I am very passionate about this topic. I am a farmer, and I not only can't sell meat from my farm, but I can't even feed my family, because it is illegal. If I slaughter a steer this afternoon, I have to kill it at home, I have to hang it at home, and I have to cut it at home. So I can't even eat my own meat right now unless I want to put myself through those substandards of hanging the meat in the barn and then cutting it up on the kitchen table.
I know we're in a very similar situation to what they have in B.C. I've corresponded back and forth. Unfortunately, in Ontario, we're not allowed to have the mobile slaughter plants, so we're in the process of trying to secure funding to build an abattoir. The closest abattoir I can access right now is in Dryden, which is about three hours north of Rainy River. That means I'm paying for fuel; I'm taking my animals to Dryden, and then I'm hauling them back to be processed. After I do that, I can sell them to my neighbours and I can feed my family. It's silly, because if I don't take my meat to that abattoir, it's illegal for me to take a roast beef sandwich to work, because the meat is supposed to stay on the farm. I can't take it to a potluck dinner or anything like that. It sounds crazy, but it's the truth.

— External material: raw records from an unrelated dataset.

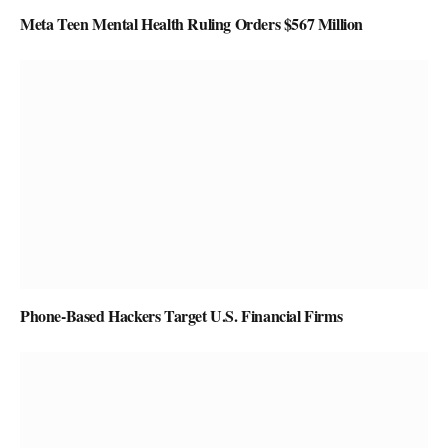
Meta Teen Mental Health Ruling Orders $567 Million
Phone-Based Hackers Target U.S. Financial Firms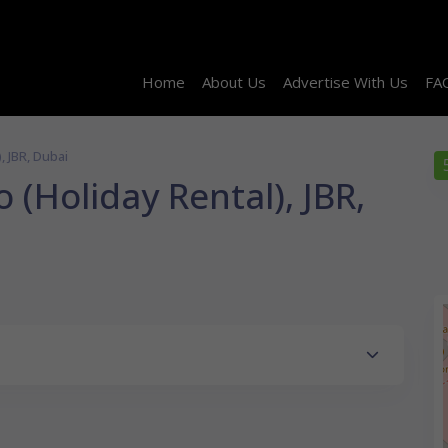
Home
About Us
Advertise With Us
FA
, JBR, Dubai
 (Holiday Rental), JBR,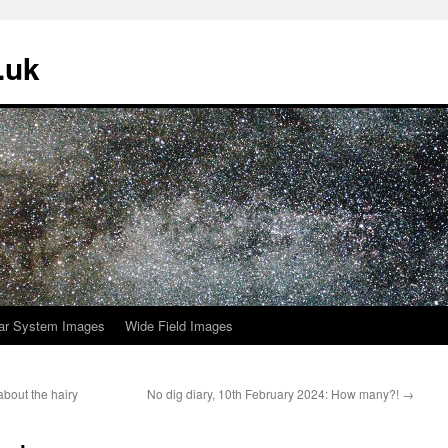
.uk
ar System Images
Wide Field Images
about the hairy
No dig diary, 10th February 2024: How many?!
→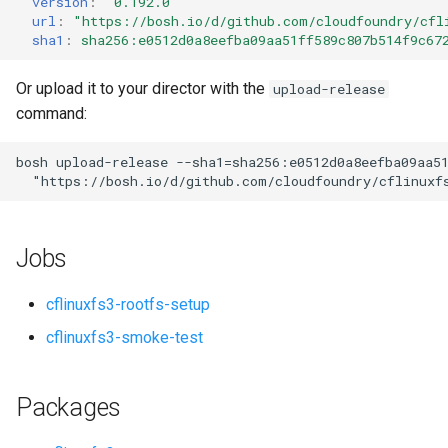
version
:
"0.192.0"
s
url
:
"
https://bosh.io/d/github.com/cloudfoundry/cfl
sha1
:
sha256:e0512d0a8eefba09aa51ff589c807b514f9c67
e
a
Or upload it to your director with the
upload-release
command:
r
c
bosh
upload-release
--sha1=sha256:e0512d0a8eefba09aa5
"
https://bosh.io/d/github.com/cloudfoundry/cflinuxf
h
i
Jobs
n
g
cflinuxfs3-rootfs-setup
cflinuxfs3-smoke-test
Packages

It is a very big hindrance. The beef industry and all of our industries--other than the grain industry, which is doing well because of the biofuels--are hurting right now. The meat industries are in a bad way. We need to open up markets and local food. Consumers, if they can buy from you, especially in the districts and the communities that we're in--we're small and we're tightknit--want to be able to access products. An example about potatoes was given by the lady whose name I forget. People can go into a grocery store in Japan now and scan the bar codes with their cell phone and they will see a picture of the farmer who's raising that meat. They want to see that cow out chewing her cud, lying happily in the grass. People can come right to my farm and do that if they choose to. It's a huge hindrance.
We are hoping that an abattoir may begin this spring, but killing animals is not very profitable, so we're going to have to struggle and work really hard to keep that going. But it will open up some markets. And the farmers markets in the northwest have been crying for local product, but we're unable to meet them because of the regulations, because of the access to the abattoir and the regulations that go along with that.